Federal Funds To Be Used To Expand State Laboratory, and Department Staff

May 14, 2020

Hawaii received another $50 million of federal funding to expand contact tracing and COVID-19 testing. The state Department of Health hopes that about half will be spent on improvements on the state laboratory.

The state laboratory in Pearl City was built 25 years ago. State health director Bruce Anderson explained that it is in need of repair and expansion.

Other portions of the federal funds will be used to increase the department’s work force.

“Approximately $6 million of the funds will be used to support expanding staff for the epidemiology branch, laboratory staff and training,” he said.

“Approximately $2.4 million dollars was allocated for the contact tracing training program at the University of Hawaii, which we are looking to support the program statewide. Some of that money is going to support staff at the district health offices on the neighbor islands to enhance its ability there.”

The University of Hawaii will be training contact tracers for between two days and three months depending on the person’s health education background.

The university hopes to increase the state’s number of contact tracers from 80, including 30 volunteers, to 300.

The state’s low numbers of tracers have been criticized by officials such as Honolulu Mayor Kirk Caldwell.

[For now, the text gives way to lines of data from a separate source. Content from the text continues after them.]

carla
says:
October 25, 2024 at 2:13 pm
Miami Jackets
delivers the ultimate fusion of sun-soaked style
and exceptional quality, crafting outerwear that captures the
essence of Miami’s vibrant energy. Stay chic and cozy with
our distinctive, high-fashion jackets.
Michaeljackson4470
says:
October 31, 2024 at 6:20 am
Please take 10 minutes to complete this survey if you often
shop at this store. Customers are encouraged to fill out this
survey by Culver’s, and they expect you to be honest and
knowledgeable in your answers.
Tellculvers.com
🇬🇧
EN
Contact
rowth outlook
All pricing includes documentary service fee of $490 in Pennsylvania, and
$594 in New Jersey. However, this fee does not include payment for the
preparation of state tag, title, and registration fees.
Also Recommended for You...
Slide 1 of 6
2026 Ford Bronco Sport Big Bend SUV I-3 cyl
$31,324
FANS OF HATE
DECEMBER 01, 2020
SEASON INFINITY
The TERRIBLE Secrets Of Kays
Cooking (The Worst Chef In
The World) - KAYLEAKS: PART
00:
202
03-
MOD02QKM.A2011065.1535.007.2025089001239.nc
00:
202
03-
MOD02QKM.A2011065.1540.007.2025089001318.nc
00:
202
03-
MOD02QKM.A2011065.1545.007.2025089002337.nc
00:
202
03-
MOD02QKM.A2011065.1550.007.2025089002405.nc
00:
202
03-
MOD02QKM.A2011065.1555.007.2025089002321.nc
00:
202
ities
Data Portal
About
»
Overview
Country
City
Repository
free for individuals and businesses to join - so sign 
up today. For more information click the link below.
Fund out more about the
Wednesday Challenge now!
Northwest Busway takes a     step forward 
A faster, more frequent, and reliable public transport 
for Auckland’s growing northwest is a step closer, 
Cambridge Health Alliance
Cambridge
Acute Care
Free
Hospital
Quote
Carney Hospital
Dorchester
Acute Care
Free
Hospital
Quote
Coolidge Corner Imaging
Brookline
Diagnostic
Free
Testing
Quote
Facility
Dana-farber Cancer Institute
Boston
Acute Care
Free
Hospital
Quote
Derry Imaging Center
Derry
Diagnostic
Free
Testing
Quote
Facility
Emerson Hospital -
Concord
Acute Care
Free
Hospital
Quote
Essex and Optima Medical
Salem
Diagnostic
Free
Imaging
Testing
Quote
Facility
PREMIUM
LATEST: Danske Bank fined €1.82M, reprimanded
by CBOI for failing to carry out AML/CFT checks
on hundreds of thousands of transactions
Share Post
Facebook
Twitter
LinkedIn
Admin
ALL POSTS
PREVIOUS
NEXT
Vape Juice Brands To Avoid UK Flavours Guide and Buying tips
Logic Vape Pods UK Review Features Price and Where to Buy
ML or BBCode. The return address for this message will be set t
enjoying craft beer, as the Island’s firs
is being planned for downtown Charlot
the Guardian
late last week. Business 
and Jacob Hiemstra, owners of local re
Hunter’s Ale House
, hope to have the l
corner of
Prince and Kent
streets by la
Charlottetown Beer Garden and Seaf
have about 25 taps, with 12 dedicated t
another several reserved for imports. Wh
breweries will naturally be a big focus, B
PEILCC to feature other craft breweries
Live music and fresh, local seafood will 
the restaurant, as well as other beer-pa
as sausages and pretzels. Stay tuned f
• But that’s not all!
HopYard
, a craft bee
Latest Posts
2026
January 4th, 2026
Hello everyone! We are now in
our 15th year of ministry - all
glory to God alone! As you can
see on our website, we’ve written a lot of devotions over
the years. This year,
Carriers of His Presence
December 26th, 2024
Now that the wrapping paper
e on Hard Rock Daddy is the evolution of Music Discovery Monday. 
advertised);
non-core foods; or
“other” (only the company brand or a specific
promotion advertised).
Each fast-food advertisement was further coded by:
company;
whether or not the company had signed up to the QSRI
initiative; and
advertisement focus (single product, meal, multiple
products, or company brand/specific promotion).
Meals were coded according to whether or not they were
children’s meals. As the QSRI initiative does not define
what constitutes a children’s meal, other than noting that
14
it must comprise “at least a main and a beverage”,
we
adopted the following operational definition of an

However, increasing the number of trackers, and their caseload, would be a big improvement from a few months ago.

Anderson noted that each tracker can now keep track of about 20 close contact of an infected person.

“When we started into this we were lucky to monitor 5 people per staff person assigned to contact tracing, that’s changed for a number of reasons,” he said.

“We have a new application which has increased our ability to monitor cases that are identified and our contact tracers have been able to not only look at new contacts but also monitor the condition and status of people who had been identified earlier.”

Anderson explained that social distancing has also contributed to limiting the number of close contacts per patient.

Hawaii tests about 1000 people a day for COVID-19, mostly through private labs, but Anderson said that can now surge to 5,000 per day.